Please report each line in the material below that includes "icon".
---------- EXTRACTED MATERIAL ----------
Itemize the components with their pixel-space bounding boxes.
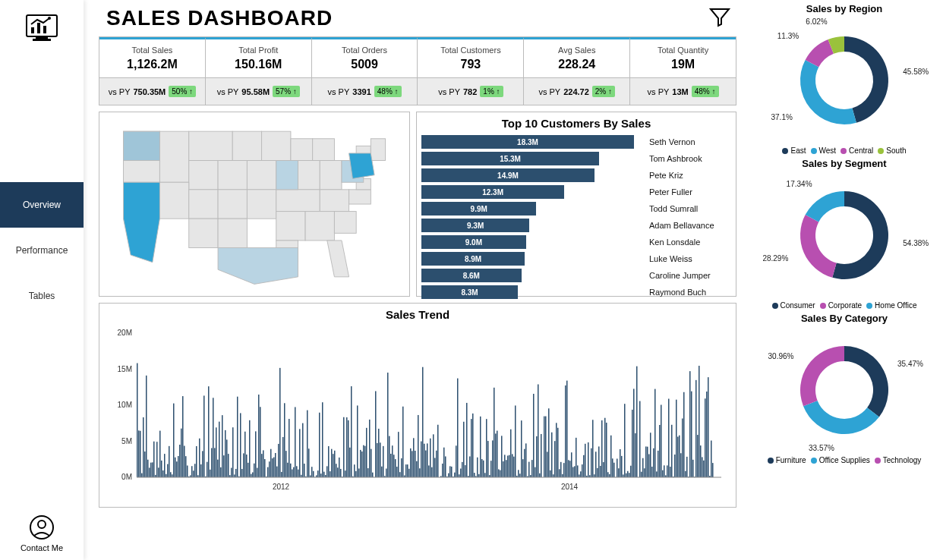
legend-item[interactable]: Office Supplies <box>811 456 870 464</box>
svg-rect-422 <box>706 392 708 477</box>
svg-rect-3 <box>43 26 46 33</box>
svg-rect-367 <box>623 474 624 477</box>
legend-item[interactable]: Consumer <box>772 301 815 310</box>
us-map <box>104 117 405 291</box>
svg-rect-281 <box>492 440 494 477</box>
filter-icon[interactable] <box>708 5 732 29</box>
legend-item[interactable]: Home Office <box>866 301 916 310</box>
customer-row[interactable]: 8.3MRaymond Buch <box>421 285 731 300</box>
svg-rect-31 <box>218 219 247 247</box>
svg-text:5M: 5M <box>121 437 132 445</box>
svg-rect-53 <box>146 376 147 477</box>
legend-item[interactable]: Technology <box>875 456 922 464</box>
svg-rect-335 <box>574 466 576 477</box>
legend-item[interactable]: South <box>878 146 906 155</box>
svg-rect-15 <box>291 139 313 161</box>
svg-text:15M: 15M <box>118 365 132 373</box>
customer-row[interactable]: 14.9MPete Kriz <box>421 168 731 183</box>
svg-rect-66 <box>166 474 167 477</box>
svg-rect-196 <box>363 445 364 477</box>
svg-rect-157 <box>304 464 305 477</box>
kpi-card[interactable]: Total Customers793 vs PY 782 1% ↑ <box>418 37 524 105</box>
svg-rect-392 <box>661 405 662 477</box>
svg-rect-163 <box>313 471 314 477</box>
svg-rect-257 <box>456 445 457 477</box>
nav-overview[interactable]: Overview <box>0 182 84 228</box>
svg-rect-361 <box>613 463 615 477</box>
svg-rect-276 <box>484 473 486 477</box>
customer-row[interactable]: 9.9MTodd Sumrall <box>421 201 731 216</box>
svg-rect-301 <box>522 459 524 477</box>
svg-rect-129 <box>261 454 263 477</box>
nav: Overview Performance Tables <box>0 182 84 319</box>
svg-rect-221 <box>401 458 402 477</box>
donut-segment-chart[interactable] <box>780 171 909 300</box>
svg-rect-353 <box>601 420 603 477</box>
svg-rect-116 <box>241 469 243 477</box>
svg-rect-382 <box>645 446 647 477</box>
customer-row[interactable]: 18.3MSeth Vernon <box>421 134 731 149</box>
svg-rect-285 <box>498 469 500 477</box>
svg-rect-420 <box>703 461 705 477</box>
svg-rect-380 <box>642 458 644 477</box>
svg-rect-48 <box>138 430 140 477</box>
customer-row[interactable]: 15.3MTom Ashbrook <box>421 151 731 166</box>
svg-rect-390 <box>658 451 659 477</box>
svg-rect-12 <box>189 131 233 160</box>
svg-rect-378 <box>639 401 641 477</box>
svg-rect-250 <box>445 456 446 477</box>
svg-rect-370 <box>627 471 629 477</box>
legend-item[interactable]: West <box>811 146 837 155</box>
svg-rect-387 <box>653 448 654 477</box>
nav-tables[interactable]: Tables <box>0 273 84 319</box>
kpi-value: 19M <box>633 58 733 71</box>
nav-performance[interactable]: Performance <box>0 228 84 273</box>
svg-rect-56 <box>150 463 152 477</box>
svg-rect-159 <box>307 411 308 477</box>
customer-row[interactable]: 8.6MCaroline Jumper <box>421 268 731 283</box>
legend-item[interactable]: East <box>782 146 806 155</box>
kpi-card[interactable]: Total Quantity19M vs PY 13M 48% ↑ <box>630 37 736 105</box>
svg-rect-407 <box>683 392 685 477</box>
kpi-card[interactable]: Total Profit150.16M vs PY 95.58M 57% ↑ <box>206 37 312 105</box>
svg-rect-328 <box>563 463 565 477</box>
customer-row[interactable]: 9.0MKen Lonsdale <box>421 234 731 250</box>
svg-rect-27 <box>276 190 320 212</box>
svg-rect-172 <box>326 466 328 477</box>
customer-row[interactable]: 12.3MPeter Fuller <box>421 184 731 200</box>
contact-me[interactable]: Contact Me <box>0 514 84 552</box>
donut-region-chart[interactable] <box>780 16 909 145</box>
svg-rect-54 <box>147 460 149 477</box>
customer-row[interactable]: 8.9MLuke Weiss <box>421 251 731 266</box>
map-panel[interactable] <box>99 112 410 297</box>
dashboard-logo-icon <box>24 9 60 46</box>
svg-rect-274 <box>481 459 483 477</box>
sales-trend-chart[interactable]: 0M5M10M15M20M 20122014 <box>104 326 731 500</box>
kpi-card[interactable]: Avg Sales228.24 vs PY 224.72 2% ↑ <box>524 37 630 105</box>
svg-rect-311 <box>538 384 539 477</box>
svg-rect-125 <box>255 431 257 477</box>
donut-category-chart[interactable] <box>780 326 909 455</box>
customer-row[interactable]: 9.3MAdam Bellavance <box>421 218 731 233</box>
svg-rect-23 <box>159 182 188 219</box>
svg-rect-389 <box>656 471 658 477</box>
svg-rect-180 <box>339 458 340 477</box>
kpi-card[interactable]: Total Orders5009 vs PY 3391 48% ↑ <box>312 37 418 105</box>
svg-rect-381 <box>644 468 645 477</box>
legend-item[interactable]: Furniture <box>768 456 806 464</box>
right-panel: Sales by Region 45.58%37.1%11.3%6.02% Ea… <box>752 0 937 560</box>
svg-rect-388 <box>654 389 656 477</box>
svg-rect-1 <box>31 27 34 33</box>
svg-rect-294 <box>512 454 513 477</box>
svg-rect-339 <box>580 471 582 477</box>
legend-item[interactable]: Central <box>840 146 873 155</box>
kpi-value: 228.24 <box>527 58 626 71</box>
svg-rect-40 <box>276 161 298 190</box>
svg-rect-365 <box>620 449 621 477</box>
svg-rect-217 <box>395 459 396 477</box>
svg-text:2012: 2012 <box>273 483 290 491</box>
svg-rect-399 <box>671 425 673 477</box>
legend-item[interactable]: Corporate <box>820 301 862 310</box>
kpi-card[interactable]: Total Sales1,126.2M vs PY 750.35M 50% ↑ <box>99 37 206 105</box>
svg-rect-135 <box>270 449 272 477</box>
----------
-- ANSWER BOX --
filter-icon[interactable] <box>708 5 732 29</box>
dashboard-logo-icon <box>24 9 60 46</box>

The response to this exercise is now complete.